Our study has both strengths and limitations. Strengths include access to a large population-based prospective cohort study with long follow-up allowing for a 10 year assessment period, well-characterized definitions of eczema with objective measures of SPT and land-use regression models. While the questions and definitions used were well validated,36 a limitation is the reliance on self-reporting.

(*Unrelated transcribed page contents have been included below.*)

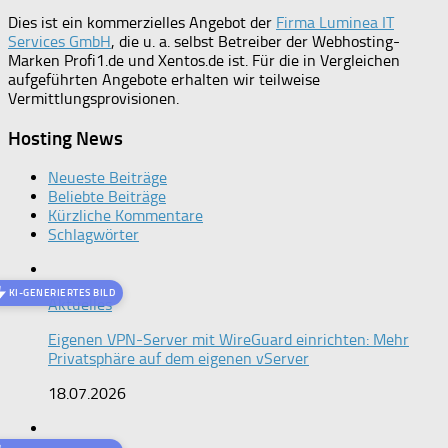
Dies ist ein kommerzielles Angebot der
Firma Luminea IT
Services GmbH
, die u. a. selbst Betreiber der Webhosting-
Marken Profi1.de und Xentos.de ist. Für die in Vergleichen
aufgeführten Angebote erhalten wir teilweise
Vermittlungsprovisionen.
Hosting News
Neueste Beiträge
Beliebte Beiträge
Kürzliche Kommentare
Schlagwörter
KI-GENERIERTES BILD
Aktuelles
Eigenen VPN-Server mit WireGuard einrichten: Mehr
Privatsphäre auf dem eigenen vServer
18.07.2026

Unfortunately, there were no data on the frequency or severity of symptoms and the aero-allergen SPT data were only available at follow-up, which may lead to some misclassification of atopy in the eczema subgroups. It is possible that residual confounding could have been an issue. As such, further replication of these findings is required. Given the exploratory nature of these data with multiple associations being assessed, we have attempted to interpret the pattern of associations, rather than relying on any arbitrary p value threshold to draw conclusions. Finally, as almost all the participants were Caucasian and Anglo-Celtic, the findings may not be generalizable to other ethnicities.